少し勘の良い人なら何の話をしているかもうおわかりだろう。日本の人口減少と少子高齢化の問題である。人口減少・少子高齢化の進行により日本の社会保障費は一気に膨れ上がることにより政府ひいては国民一人一人の負担は間違いなく増大する。

この問題はもう何十年も前から認識されてきた。ところがその解決に対する有効な対策は未だ立てられていない。日本政府の累積債務は1,000兆円をはるかに超えて今なお増え続けている。「日本国の借金は90%以上が国内で調達できており対外債務の多いギリシャなどとは違うので破綻などしない。心配は要らない」と言われることも多い。

その通り。国内の経済主体のうち日本政府の台所は確かに大きなマイナスだが国民の資産である家計と企業の資産はそれを補って余りあるプラスを積み上げている。その家計と企業のプラス資産を政府に移転してマイナス分をリバランスすれば解決するのだから国として破綻することなどない、だから日本の財務状況にはまったく問題ない、他にもっと深刻な国はいくらでもある、、というのが海外からの見方だ。

資金の流れの管理と徴税強化

こう言えるのはもちろんある意味部外者であるからだ。増税にしろ、その他の手段にしろ、リバランスの際に自分の資産が吸い上げられることになる日本居住者には安心はできるはずがない。

最近いよいよその時の準備に入っている、いやすでに始まっていると見て取れる事象が増えている。数年前から個人の海外送金に対する銀行のチェックが厳しくなっており、例えば数百万円を自分名義の海外口座へ送金するにもなんだかんだ理由をつけて断られたり、いろいろとうるさく質問をされたりしてスムーズに進まないケースが増えている。

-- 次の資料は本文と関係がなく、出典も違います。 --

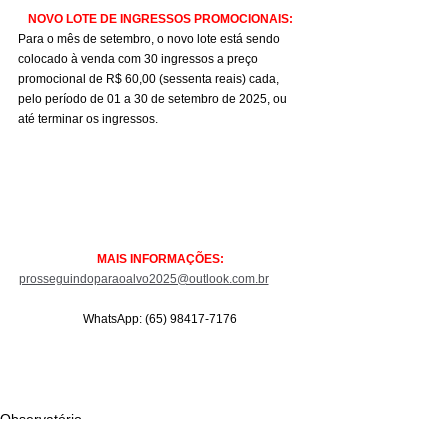
NOVO LOTE DE INGRESSOS PROMOCIONAIS:
Para o mês de setembro, o novo lote está sendo 
colocado à venda com 30 ingressos a preço 
promocional de R$ 60,00 (sessenta reais) cada, 
pelo período de 01 a 30 de setembro de 2025, ou 
até terminar os ingressos.
MAIS INFORMAÇÕES:
prosseguindoparaoalvo2025@outlook.com.br
WhatsApp: (65) 98417-7176
Observatório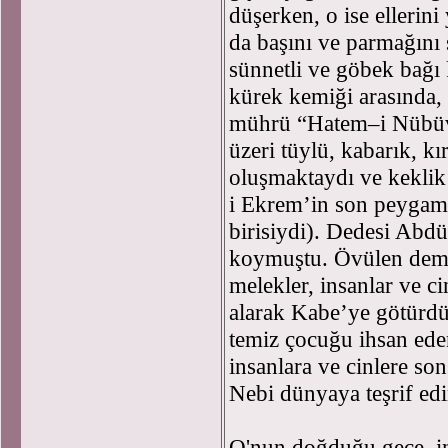
düşerken, o ise ellerin
da başını ve parmağını
sünnetli ve göbek bağı k
kürek kemiği arasında,
mührü “Hatem–i Nübüv
üzeri tüylü, kabarık, kı
oluşmaktaydı ve kekli
i Ekrem’in son peygam
birisiydi). Dedesi Ab
koymuştu. Övülen deme
melekler, insanlar ve c
alarak Kabe’ye götürd
temiz çocuğu ihsan ede
insanlara ve cinlere so
Nebi dünyaya teşrif edi
O'nun doğduğu gece, ins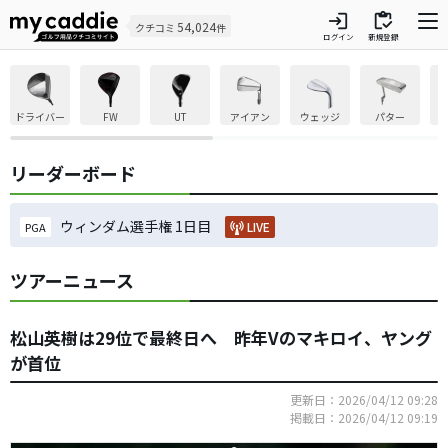
login
inventory
54,024
クチコミ
件
ログイン
新規登録
ドライバー
FW
UT
アイアン
ウェッジ
パター
リーダーボード
ウィンダム選手権 1日目
LIVE
PGA
ツアーニュース
松山英樹は29位で最終日へ 昨年Vのマキロイ、ヤング
が首位
更新日：2026/04/12 09:28
掲載日：2026/04/12 09:19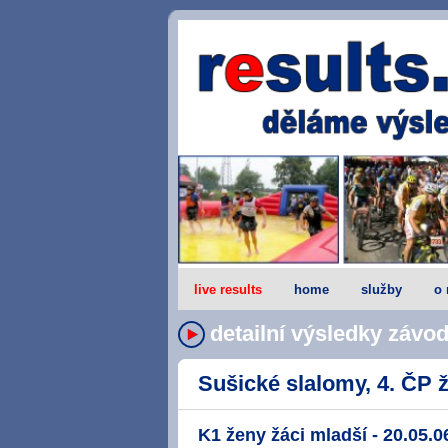
live results
home
služby
o 
detailní výsledky závo
Sušické slalomy, 4. ČP ž
K1 ženy žáci mladší - 20.05.0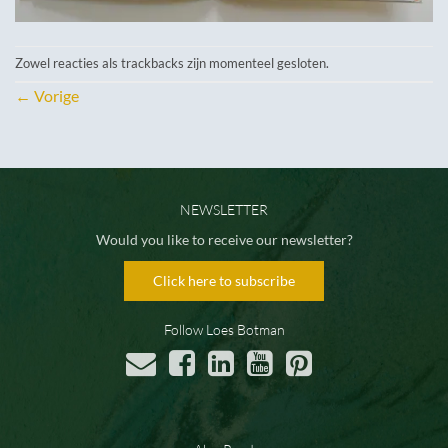
Zowel reacties als trackbacks zijn momenteel gesloten.
←
Vorige
NEWSLETTER
Would you like to receive our newsletter?
Click here to subscribe
Follow Loes Botman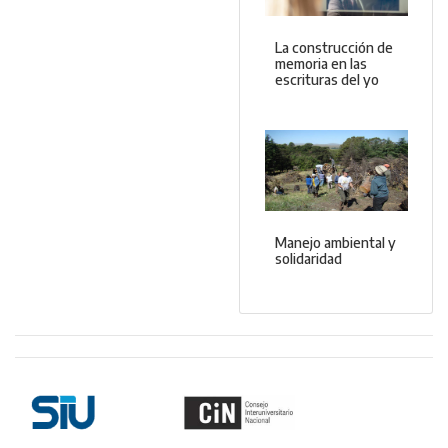
La construcción de
memoria en las
escrituras del yo
Manejo ambiental y
solidaridad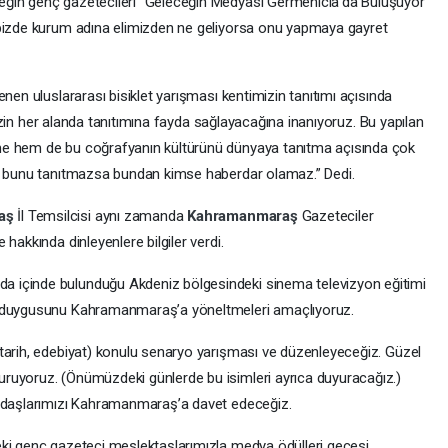
eğin genç gazetecileri “Geleceğin Medyası Germenicia’da Buluşuyor”
 bizde kurum adına elimizden ne geliyorsa onu yapmaya gayret
nen uluslararası bisiklet yarışması kentimizin tanıtımı açısında
imizin her alanda tanıtımına fayda sağlayacağına inanıyoruz. Bu yapılan
me hem de bu coğrafyanın kültürünü dünyaya tanıtma açısında çok
er bunu tanıtmazsa bundan kimse haberdar olamaz.” Dedi.
aş
İl Temsilcisi aynı zamanda
Kahramanmaraş
Gazeteciler
hakkında dinleyenlere bilgiler verdi.
 içinde bulunduğu Akdeniz bölgesindeki sinema televizyon eğitimi
k duygusunu Kahramanmaraş’a yöneltmeleri amaçlıyoruz.
, tarih, edebiyat) konulu senaryo yarışması ve düzenleyeceğiz. Güzel
ruyoruz. (Önümüzdeki günlerde bu isimleri ayrıca duyuracağız.)
kadaşlarımızı Kahramanmaraş’a davet edeceğiz.
eki genç gazeteci meslektaşlarımızla medya ödülleri gecesi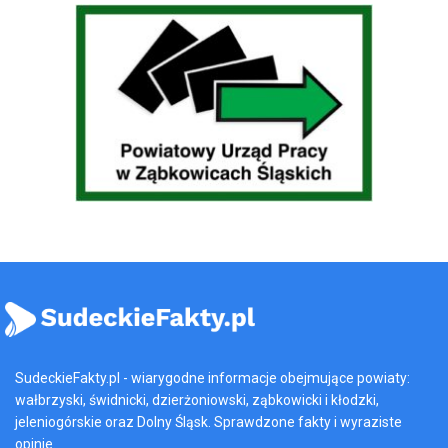
SudeckieFakty.pl - wiarygodne informacje obejmujące powiaty:
wałbrzyski, świdnicki, dzierżoniowski, ząbkowicki i kłodzki,
jeleniogórskie oraz Dolny Śląsk. Sprawdzone fakty i wyraziste
opinie.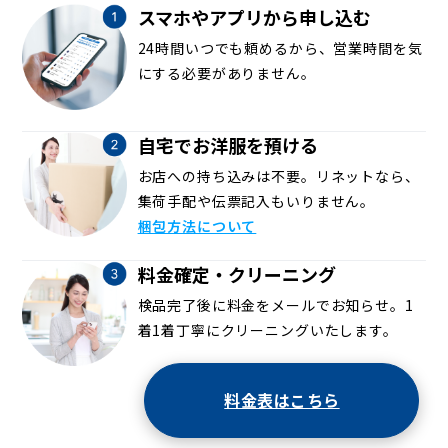
スマホやアプリから申し込む
24時間いつでも頼めるから、営業時間を気
にする必要がありません。
自宅でお洋服を預ける
お店への持ち込みは不要。リネットなら、
集荷手配や伝票記入もいりません。
梱包方法について
料金確定・クリーニング
検品完了後に料金をメールでお知らせ。1
着1着丁寧にクリーニングいたします。
料金表はこちら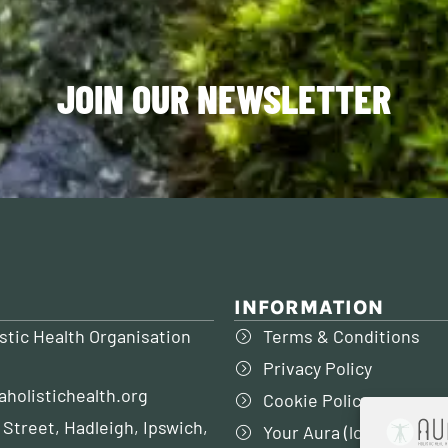
JOIN OUR NEWSLETTER
INFORMATION
stic Health Organisation
Terms & Conditions
Privacy Policy
aholistichealth.org
Cookie Policy
 Street, Hadleigh, Ipswich,
Your Aura (login to my 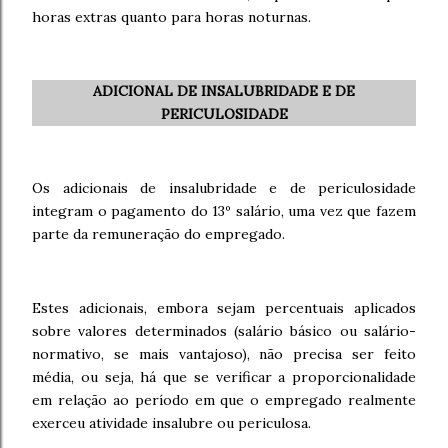
horas extras quanto para horas noturnas.
ADICIONAL DE INSALUBRIDADE E DE
PERICULOSIDADE
Os adicionais de insalubridade e de periculosidade
integram o pagamento do 13º salário, uma vez que fazem
parte da remuneração do empregado.
Estes adicionais, embora sejam percentuais aplicados
sobre valores determinados (salário básico ou salário-
normativo, se mais vantajoso), não precisa ser feito
média, ou seja, há que se verificar a proporcionalidade
em relação ao período em que o empregado realmente
exerceu atividade insalubre ou periculosa.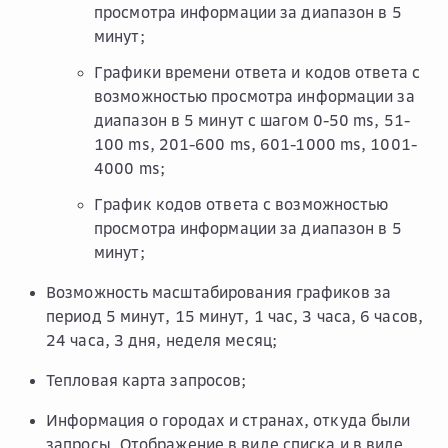
просмотра информации за диапазон в 5
минут;
Графики времени ответа и кодов ответа с
возможностью просмотра информации за
диапазон в 5 минут с шагом 0-50 ms, 51-
100 ms, 201-600 ms, 601-1000 ms, 1001-
4000 ms;
График кодов ответа с возможностью
просмотра информации за диапазон в 5
минут;
Возможность масштабирования графиков за
период 5 минут, 15 минут, 1 час, 3 часа, 6 часов,
24 часа, 3 дня, неделя месяц;
Тепловая карта запросов;
Информация о городах и странах, откуда были
запросы. Отображение в виде списка и в виде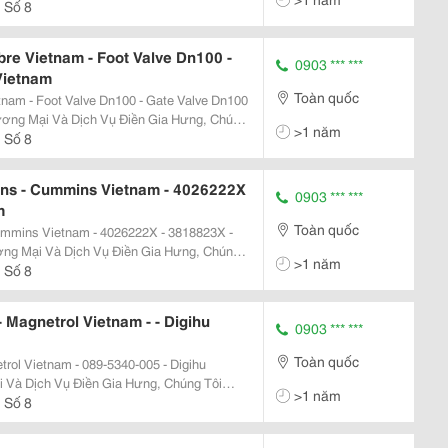
ị Tự Động Hóa Bao Gồm Cảm Biến, Thiết Bị
 Số 8
..
e Vietnam - Foot Valve Dn100 -
0903 *** ***
Vietnam
Toàn quốc
am - Foot Valve Dn100 - Gate Valve Dn100
>1 năm
ị Tự Động Hóa Bao Gồm Cảm Biến, Thiết Bị
 Số 8
ns - Cummins Vietnam - 4026222X
0903 *** ***
m
Toàn quốc
ummins Vietnam - 4026222X - 3818823X -
>1 năm
ị Tự Động Hóa Bao Gồm Cảm Biến, Thiết Bị
 Số 8
..
 Magnetrol Vietnam - - Digihu
0903 *** ***
Toàn quốc
trol Vietnam - 089-5340-005 - Digihu
>1 năm
 Động Hóa Bao Gồm Cảm Biến, Thiết Bị Đo
 Số 8
...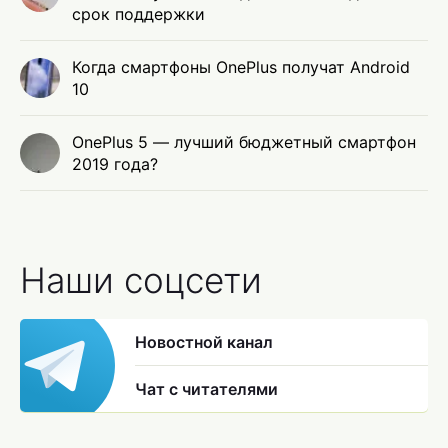
срок поддержки
Когда смартфоны OnePlus получат Android
10
OnePlus 5 — лучший бюджетный смартфон
2019 года?
Наши соцсети
Новостной канал
Чат с читателями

2015年からは国外財産調書制度が施行され、海外に5,000万円以上の資産を保有している日本居住者はその詳細を税務署に報告しなければならなくなっている。同じく2015年7月1日からは海外移住する際、国内に1億相当以上の株式等の有価証券を持っている人はその含み益に対して課税される出国税が導入された。

昨年大きく値を上げた暗号通貨取引による収益は株やFXなどへのキャピタルゲイン税とは違い、最高税率の高い所得税(雑所得)として課税されることが決まり、さらに課税年度が切り替わる年末近くになって暗号通貨で消費をした場合や暗号通貨から別の暗号通貨に交換した場合についてもその時点で利益を得たとみなして課税することが決まり対象者には混乱と困惑が広がっている。

最近の動きを見るにつけて正直”そこまでやるのか。。”という感覚を禁じ得ない。前者の所得税になるというのはかなり早くから話が出ていたので良いとして、後者はせめて新課税年度から導入ということでなければ納税する側も準備が難しいだろう。

難しさを増す海外銀行口座開設

以上は危機感を持った個人が資産防衛の意志を持っておこなう海外への資産移転に対する国内側での摩擦であると言える。だが一方で実はそれ資産分散を受け入れる海外側でもだんだんとスムーズにゆかなくなっている現実がある。以前は日本人が海外へ行き現地の銀行口座を開設することはそれほど困難もなくできたが最近では長期にその地に居住していることが証明できないと申請を断られる国が増えている。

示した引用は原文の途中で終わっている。